Cloning technology may also allow scientists to give sheep and other animals human diseases, for study and testing. Researchers might also be able to produce pigs tailored to generate organs suitable for transplant into people. It is even possible, when the process for reversing the specialization of tissue cells is better understood, that whole organs such as human livers could be regenerated.

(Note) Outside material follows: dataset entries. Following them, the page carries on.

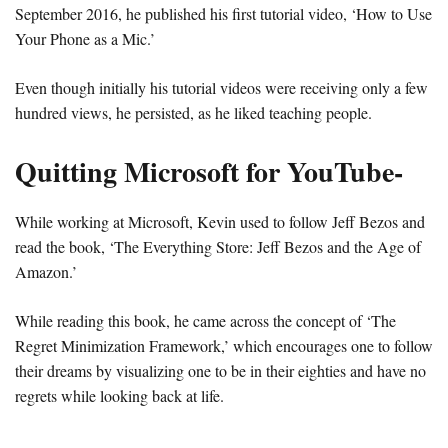
September 2016, he published his first tutorial video, ‘How to Use
Your Phone as a Mic.’
Even though initially his tutorial videos were receiving only a few
hundred views, he persisted, as he liked teaching people.
Quitting Microsoft for YouTube-
While working at Microsoft, Kevin used to follow Jeff Bezos and
read the book, ‘The Everything Store: Jeff Bezos and the Age of
Amazon.’
While reading this book, he came across the concept of ‘The
Regret Minimization Framework,’ which encourages one to follow
their dreams by visualizing one to be in their eighties and have no
regrets while looking back at life.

What about cloning humans? The nightmarish possibilities are readily apparent, observes Tabitha M. Powledge, a science journalist writing in Technology Review (May–June 1997). "Consider, for example, a world without sex because cloning does away with fathers. Or endless duplicates of individuals—Nobel laureates, movie stars, criminal masterminds, fascist dictators, whoever—created with or without their knowledge. Or how about raising the dead, literally, from the cells of corpses?" Some are optimistic about the future of cloning. Biologist Francis Crick, codeveloper of the double-helix model of DNA structure, and 30 humanistic scientists, philosophers, and others signed a declaration in Free Inquiry (Summer 1997) expressing confidence that human reason will be able to resolve any "moral predicaments" that cloning humans may bring. But Leon R. Kass, a physician-philosopher at the University of Chicago, writing in the New Republic (June 2, 1997), contends that cloning humans would be unethical and dangerous. "Asexual reproduction, which produces ‘single-parent’ offspring, is a radical departure from the natural human way, confounding all normal understandings of father, mother, sibling, grandparent, etc., and all moral relations tied thereto. It becomes even more of a radical departure when the resulting offspring is a clone derived not from an embryo, but from a mature adult to whom the clone would be an identical twin; and when the process occurs not by natural accident (as in natural twinning), but by deliberate human design and manipulation; and when the child’s (or children’s) genetic constitution is pre-selected by the parent(s) (or scientists)." At issue, Kass believes, is nothing less than "the future of our humanity." He favors a legal ban on the cloning of humans.

President Bill Clinton agrees. Human cloning, he said in June, "has the potential to threaten the sacred family bonds at the very core of our ideals and our society." He is backing his National Bioethics Advisory Committee’s recommendation for legislation "to prohibit anyone from attempting, whether in a research or clinical setting, to create a child through somatic cell nuclear transfer cloning." These alarms may turn out in the end to be false. Cloning humans by the method used to produce Dolly may be impossible, the Economist (Mar. 1, 1997) notes. The transplanted DNA may need to be "reprogrammed" before it can work. In a sheep’s embryo, the DNA does not start controlling the new organism’s development "until the egg has divided three or four times." In humans, the DNA must take control much sooner—after the second cell division. This may not allow enough time for the transplanted DNA to be reprogrammed.

If human cloning should be at all possible, however, it "cannot be prevented" from being done somewhere in the world, argues James Q. Wilson, author of Moral Judgment (1997). Cloning’s major threat, he writes in the Weekly Standard (May 26, 1997), would be to the already besieged two-parent family. If cloning were allowed only for two married partners, and the mother, in normal circumstances, carried the fertile tissue to birth, then, he thinks, the gains ("a remedy for infertility and substitute for adoption") would outweigh the risks. But that, of course, is a big if.